Existe una regla orientativa útil: un niño puede mantener la atención en una tarea poco estimulante durante unos pocos minutos por cada año de edad. No es una ley exacta, pero recalibra la expectativa. Pedirle a un niño de 6 años media hora de foco continuo es pedir lo que su cerebro todavía no da.

Edad Atención sostenida orientativa* Qué implica para las tareas
3–4 años ~4 a 8 minutos Tareas muy cortas y muy guiadas por el adulto
5–6 años ~8 a 14 minutos Bloques breves con cambios frecuentes de actividad
7–9 años ~14 a 20 minutos Tareas segmentadas con pausas entre bloques
10–12 años ~20 a 30 minutos Bloques más largos, todavía con descansos

*Rangos aproximados para tareas de bajo interés intrínseco. Varían según el niño, la motivación y el tipo de actividad.

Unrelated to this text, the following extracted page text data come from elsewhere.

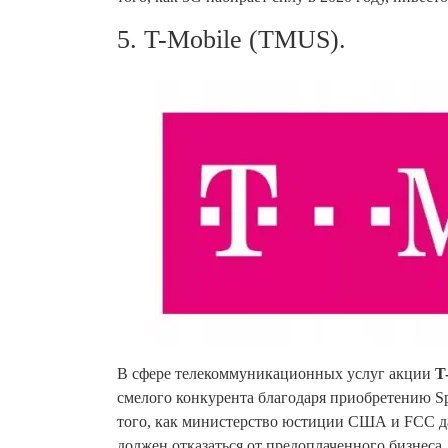
5. T-Mobile (TMUS).
В сфере телекоммуникационных услуг акции
T
смелого конкурента благодаря приобретению S
того, как министерство юстиции США и FCC дал
должен отказаться от предоплаченного бизнеса,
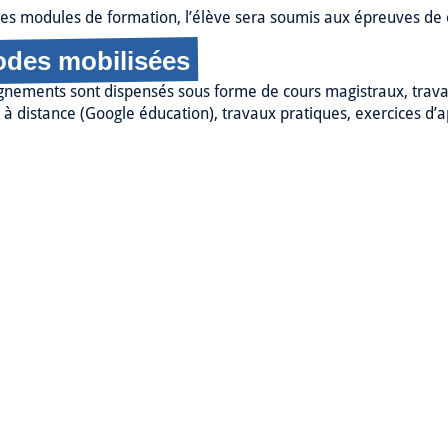
des modules de formation, l’élève sera soumis aux épreuves de c
des mobilisées
gnements sont dispensés sous forme de cours magistraux, travau
à distance (Google éducation), travaux pratiques, exercices d’a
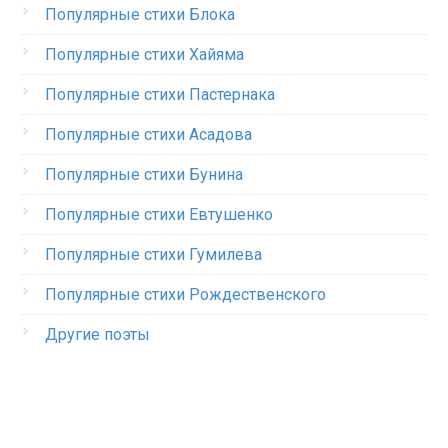
Популярные стихи Блока
Популярные стихи Хайяма
Популярные стихи Пастернака
Популярные стихи Асадова
Популярные стихи Бунина
Популярные стихи Евтушенко
Популярные стихи Гумилева
Популярные стихи Рождественского
Другие поэты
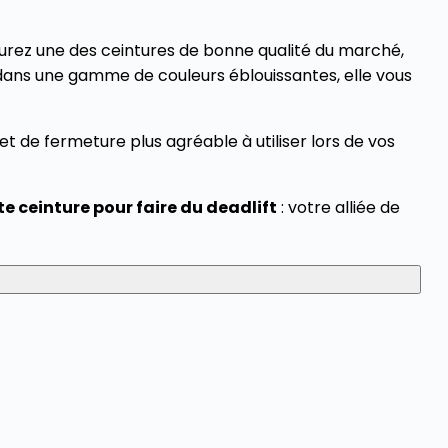
urez une des ceintures de bonne qualité du marché,
e dans une gamme de couleurs éblouissantes, elle vous
et de fermeture plus agréable à utiliser lors de vos
e ceinture pour faire du deadlift
: votre alliée de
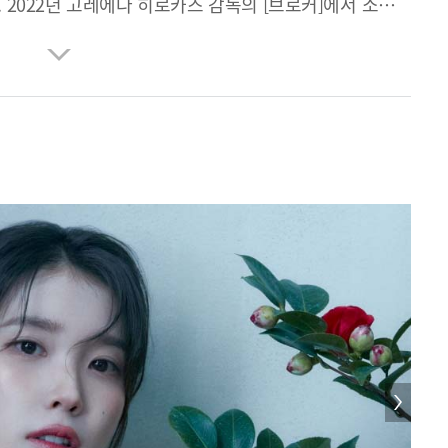
 2022년 고레에다 히로카즈 감독의 [브로커]에서 소영을
]에서 이소민을 연기했다. 2024년 넷플릭스 오리지널 [폭싹
두 역할을 연기한다.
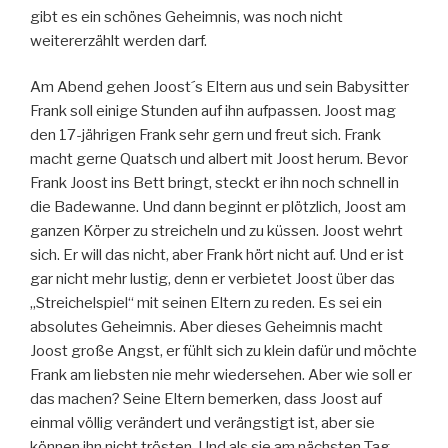
gibt es ein schönes Geheimnis, was noch nicht
weitererzählt werden darf.
Am Abend gehen Joost´s Eltern aus und sein Babysitter
Frank soll einige Stunden auf ihn aufpassen. Joost mag
den 17-jährigen Frank sehr gern und freut sich. Frank
macht gerne Quatsch und albert mit Joost herum. Bevor
Frank Joost ins Bett bringt, steckt er ihn noch schnell in
die Badewanne. Und dann beginnt er plötzlich, Joost am
ganzen Körper zu streicheln und zu küssen. Joost wehrt
sich. Er will das nicht, aber Frank hört nicht auf. Und er ist
gar nicht mehr lustig, denn er verbietet Joost über das
„Streichelspiel“ mit seinen Eltern zu reden. Es sei ein
absolutes Geheimnis. Aber dieses Geheimnis macht
Joost große Angst, er fühlt sich zu klein dafür und möchte
Frank am liebsten nie mehr wiedersehen. Aber wie soll er
das machen? Seine Eltern bemerken, dass Joost auf
einmal völlig verändert und verängstigt ist, aber sie
können ihn nicht trösten. Und als sie am nächsten Tag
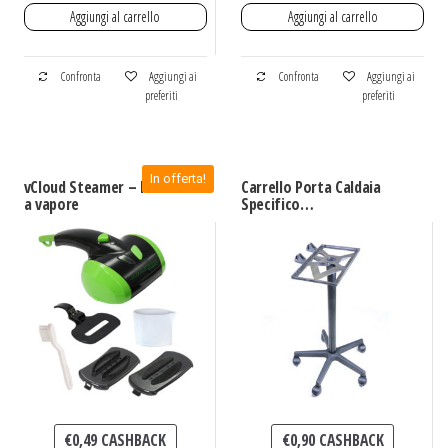
Aggiungi al carrello
Aggiungi al carrello
Confronta
Aggiungi ai
Confronta
Aggiungi ai
preferiti
preferiti
In offerta!
vCloud Steamer – Ferro
Carrello Porta Caldaia
a vapore
Specifico
Originale Termostir
€
0,49
CASHBACK
€
0,90
CASHBACK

La atención también depende del interés. El mismo niño que "no se concentra" en la tarea puede pasar una hora armando un rompecabezas. La atención no está rota: está buscando sentido, novedad y motivación.

Los tipos de atención que conviene distinguir

No toda la atención es igual. Distinguir sus tipos ayuda a entender por qué un niño rinde en una situación y falla en otra, y a ajustar la ayuda que necesita.

La atención sostenida es la capacidad de mantener el foco en una tarea durante un tiempo. La atención selectiva permite concentrarse en lo importante e ignorar lo que distrae. La atención dividida intenta atender dos cosas a la vez, y en los niños casi siempre falla: el cerebro infantil no está diseñado para la multitarea.

Saber qué tipo de atención exige cada tarea permite intervenir mejor. Un aula ruidosa exige atención selectiva; una tarea larga exige atención sostenida; pedir que copien mientras escuchan exige atención dividida, la más difícil y la que más conviene evitar.

10 estrategias para mejorar la concentración en niños

Mejorar la concentración en niños no depende de exigir más esfuerzo, sino de crear las condiciones que la atención necesita. Estas 10 estrategias, ordenadas de lo más básico a lo más avanzado, tienen respaldo en la neurociencia del aprendizaje.

1
Fragmenta las tareas en bloques cortos según la edad del niño.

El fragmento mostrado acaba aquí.